• [Task to carry out]
Looking through the listing that follows, count every line with the string "probable" and state the number alone.

• [The input]
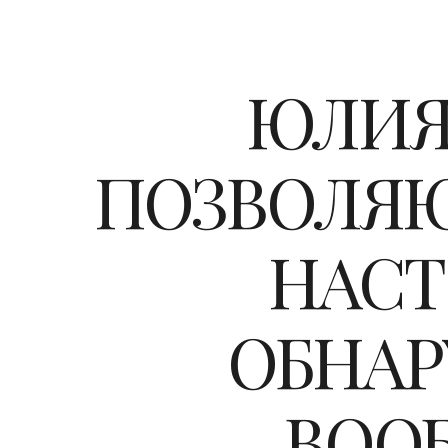
ЮЛИЯ
ПОЗВОЛЯЮ
НАСТ
ОБНАР
ВООБ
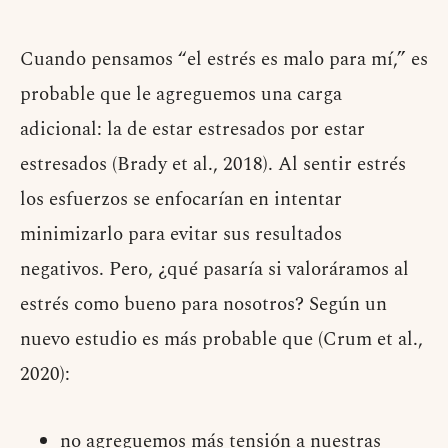
Cuando pensamos “el estrés es malo para mí,” es
probable que le agreguemos una carga
adicional: la de estar estresados por estar
estresados (Brady et al., 2018). Al sentir estrés
los esfuerzos se enfocarían en intentar
minimizarlo para evitar sus resultados
negativos. Pero, ¿qué pasaría si valoráramos al
estrés como bueno para nosotros? Según un
nuevo estudio es más probable que (Crum et al.,
2020):
no agreguemos más tensión a nuestras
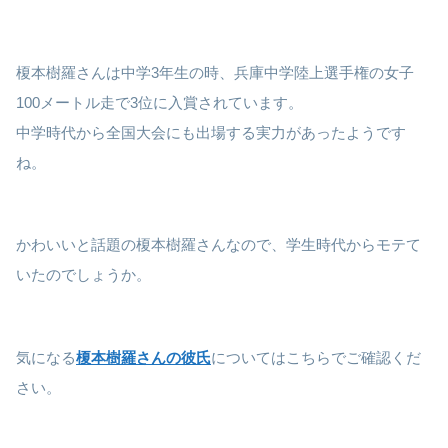
榎本樹羅さんは中学3年生の時、兵庫中学陸上選手権の女子
100メートル走で3位に入賞されています。
中学時代から全国大会にも出場する実力があったようです
ね。
かわいいと話題の榎本樹羅さんなので、学生時代からモテて
いたのでしょうか。
気になる
榎本樹羅さんの彼氏
についてはこちらでご確認くだ
さい。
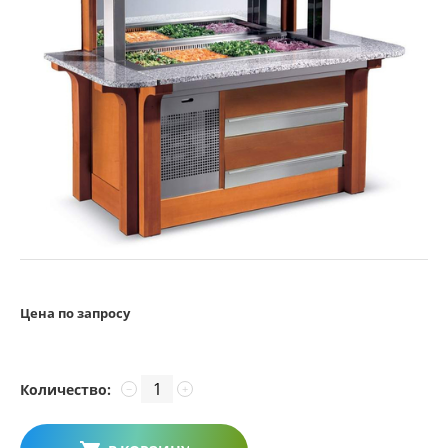
Цена по запросу
Количество:
−
+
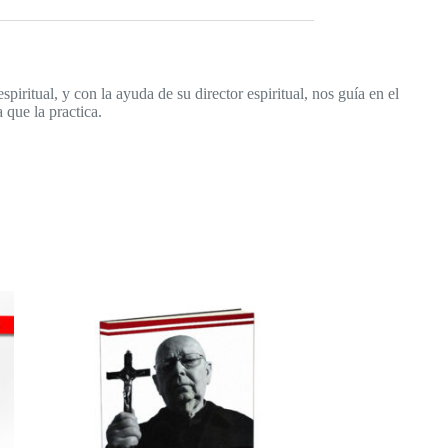
piritual, y con la ayuda de su director espiritual, nos guía en el
 que la practica.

• [Reply to the exercise]
2